Saturday, June 25, 2011

Making Use Of Your Conflict Resolution Abilities

By Maria Rivera


Conflict Resolution will help you progress. Conflict arises from dissimilarities. It takes place each time people disagree over their ideals, motivations, views, ideas, or desires. Sometimes these differences look insignificant, but when a conflict invokes strong feelings, a strong personal need is at the center of the issue. It is a desire to feel secure and safe, a desire to feel highly regarded and valued, or a desire for greater closeness and intimacy. One method to manage issues is by advising what's bothering you using I messages. I messages are a tool for revealing how we feel without attacking or blaming.
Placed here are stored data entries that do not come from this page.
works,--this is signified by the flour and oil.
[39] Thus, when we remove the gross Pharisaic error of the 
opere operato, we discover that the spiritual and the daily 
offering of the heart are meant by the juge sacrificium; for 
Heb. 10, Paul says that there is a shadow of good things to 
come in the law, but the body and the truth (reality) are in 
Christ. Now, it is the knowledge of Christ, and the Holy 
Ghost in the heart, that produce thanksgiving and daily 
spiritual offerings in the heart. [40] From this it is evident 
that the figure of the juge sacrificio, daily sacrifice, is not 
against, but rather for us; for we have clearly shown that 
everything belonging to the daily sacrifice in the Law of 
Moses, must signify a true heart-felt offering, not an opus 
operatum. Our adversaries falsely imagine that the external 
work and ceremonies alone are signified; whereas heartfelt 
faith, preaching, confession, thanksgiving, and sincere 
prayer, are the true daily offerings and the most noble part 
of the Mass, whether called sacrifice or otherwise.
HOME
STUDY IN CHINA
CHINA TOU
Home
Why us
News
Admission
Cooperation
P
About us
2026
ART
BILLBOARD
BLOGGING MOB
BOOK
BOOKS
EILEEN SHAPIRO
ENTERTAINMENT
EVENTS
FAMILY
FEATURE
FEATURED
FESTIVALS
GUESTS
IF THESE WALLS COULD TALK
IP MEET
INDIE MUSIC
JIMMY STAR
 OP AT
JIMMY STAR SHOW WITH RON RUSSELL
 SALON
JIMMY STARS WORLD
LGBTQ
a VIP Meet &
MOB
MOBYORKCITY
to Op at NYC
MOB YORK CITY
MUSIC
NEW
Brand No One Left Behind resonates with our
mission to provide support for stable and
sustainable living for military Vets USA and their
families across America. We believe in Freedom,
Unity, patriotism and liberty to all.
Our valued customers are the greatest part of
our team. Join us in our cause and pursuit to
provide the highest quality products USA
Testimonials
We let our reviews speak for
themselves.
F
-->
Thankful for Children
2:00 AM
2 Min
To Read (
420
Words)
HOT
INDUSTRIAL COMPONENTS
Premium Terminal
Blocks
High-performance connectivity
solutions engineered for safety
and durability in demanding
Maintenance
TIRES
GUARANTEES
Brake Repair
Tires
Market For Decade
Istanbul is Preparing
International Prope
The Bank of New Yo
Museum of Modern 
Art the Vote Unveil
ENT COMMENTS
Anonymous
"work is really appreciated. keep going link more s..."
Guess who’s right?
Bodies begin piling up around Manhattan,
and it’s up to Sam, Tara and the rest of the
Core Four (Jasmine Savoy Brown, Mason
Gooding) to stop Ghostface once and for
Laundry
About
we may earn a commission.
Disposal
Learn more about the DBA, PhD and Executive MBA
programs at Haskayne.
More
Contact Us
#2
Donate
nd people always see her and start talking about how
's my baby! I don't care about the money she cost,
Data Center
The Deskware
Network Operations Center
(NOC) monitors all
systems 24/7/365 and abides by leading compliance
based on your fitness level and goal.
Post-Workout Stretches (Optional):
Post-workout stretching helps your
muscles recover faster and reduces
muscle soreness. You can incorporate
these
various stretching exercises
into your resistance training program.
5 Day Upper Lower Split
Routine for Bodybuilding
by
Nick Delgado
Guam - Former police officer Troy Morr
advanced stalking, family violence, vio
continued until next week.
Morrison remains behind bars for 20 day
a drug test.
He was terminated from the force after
By starting with the word I we take responsibility for the way we comprehend the issue. This is in distinct contrast to you messages which put others on the defensive and shut down doors to interaction. A statement like, "You've left behind the room in pretty bad shape again! Can't you ever tidy up after yourself?" will increase the issue. Now check out how differently an I message comes across: "I'm frustrated because I figured we agreed you'd tidy up the room after working with it. So what happened?" When constructing "I" statements it's crucial that you avoid put-downs, guilt-trips, sarcasm, or negative body gestures.

We have to arrive from a place inside that's non-combative and ready to bargain. A vital credo in conflict resolution is, "It's us against the issue, not us against one another." "I messages" help us to say this. People tending towards the avoiding style attempt to avert the issue totally. This style is typified by assigning controversial decisions, agreeing to default decisions, and not wanting to hurt anyone's feelings. It can be appropriate when victory doesn't seem possible, when the controversy is trivial, or when someone else is in a better position to solve the situation. However in numerous situations this is a weak and ineffective approach to take.

When you comprehend the different styles, you can use them to look at the most appropriate approach or combination of processes for the situation you are in. You may also consider your personal instinctive strategy, and find out how you need to modify this if needed. Ideally you can embrace an approach that meets the situation, solves the issue, respects people's genuine pursuits, and repairs broken working interactions. Here you are trying to get at the actual interests, needs, and concerns. Ask for the other person's perspective and confirm that you respect his or her viewpoint and need his or her cooperation to resolve the problem.

Conflict Resolution is really an art. Try to comprehend his or her motivations and objectives, and see how your actions may be affecting these. Also, attempt to understand the conflict in objective terms: Is it affecting work performance? Is it damaging the delivery to the customer? Is it interfering with team work? Is it hampering decision-making? Be sure to give attention to work issues and leave personalities out of the dialogue. Listen with sympathy and see the conflict from the other person's point of view.